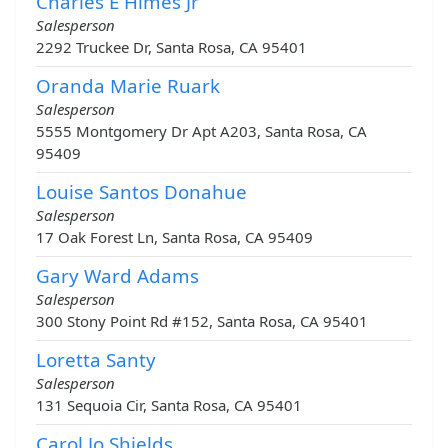
Charles E Himes Jr
Salesperson
2292 Truckee Dr, Santa Rosa, CA 95401
Oranda Marie Ruark
Salesperson
5555 Montgomery Dr Apt A203, Santa Rosa, CA
95409
Louise Santos Donahue
Salesperson
17 Oak Forest Ln, Santa Rosa, CA 95409
Gary Ward Adams
Salesperson
300 Stony Point Rd #152, Santa Rosa, CA 95401
Loretta Santy
Salesperson
131 Sequoia Cir, Santa Rosa, CA 95401
Carol Jo Shields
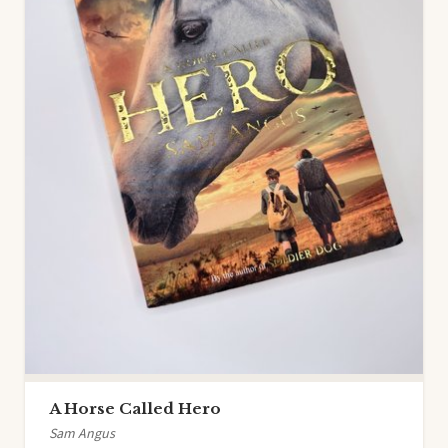
A Horse Called Hero
Sam Angus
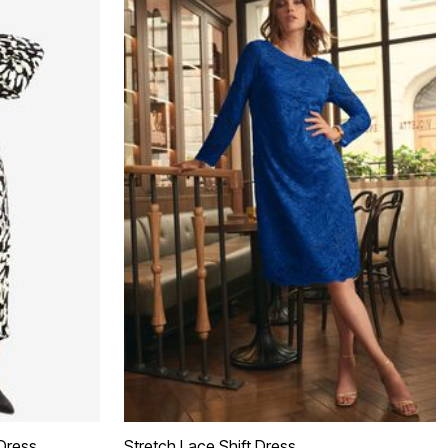
Dress
Stretch Lace Shift Dress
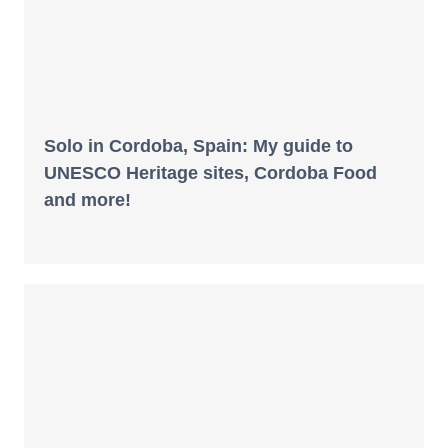
Solo in Cordoba, Spain: My guide to
UNESCO Heritage sites, Cordoba Food
and more!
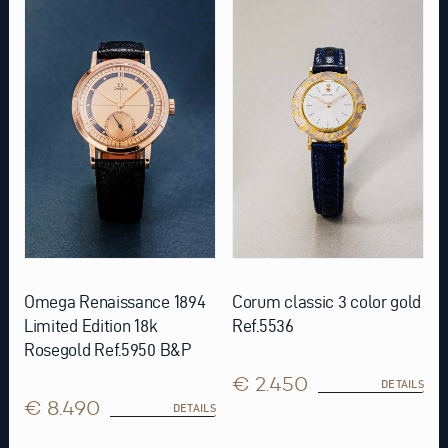
Omega Renaissance 1894
Corum classic 3 color gold
Limited Edition 18k
Ref.5536
Rosegold Ref.5950 B&P
€ 2.450
DETAILS
€ 8.490
DETAILS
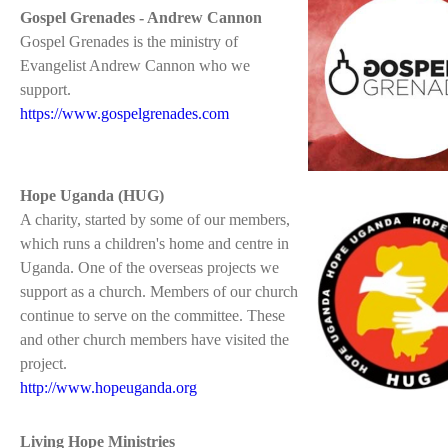
Gospel Grenades - Andrew Cannon
Gospel Grenades is the ministry of
Evangelist Andrew Cannon who we
support.
https://www.gospelgrenades.com
Hope Uganda (HUG)
A charity, started by some of our members,
which runs a children's home and centre in
Uganda. One of the overseas projects we
support as a church. Members of our church
continue to serve on the committee. These
and other church members have visited the
project.
http://www.hopeuganda.org
Living Hope Ministries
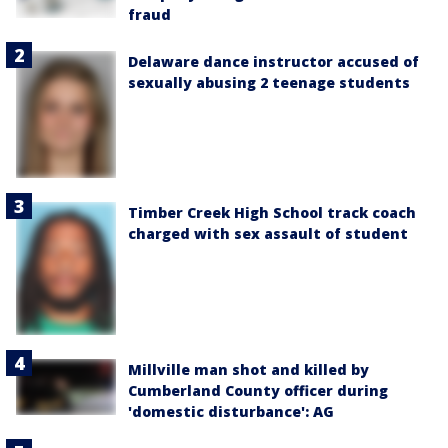
fraud
Delaware dance instructor accused of
sexually abusing 2 teenage students
Timber Creek High School track coach
charged with sex assault of student
Millville man shot and killed by
Cumberland County officer during
'domestic disturbance': AG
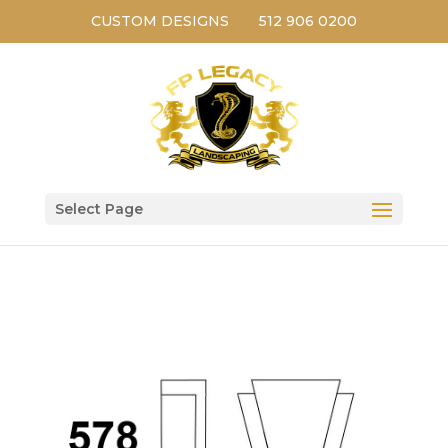
CUSTOM DESIGNS
512 906 0200
Select Page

EXERCISE -> Wherever the word "Rosa" appears in the listing, copy the line that holds it.

SOLUTION TO THE EXERCISE ->
2292 Truckee Dr, Santa Rosa, CA 95401
5555 Montgomery Dr Apt A203, Santa Rosa, CA
17 Oak Forest Ln, Santa Rosa, CA 95409
300 Stony Point Rd #152, Santa Rosa, CA 95401
131 Sequoia Cir, Santa Rosa, CA 95401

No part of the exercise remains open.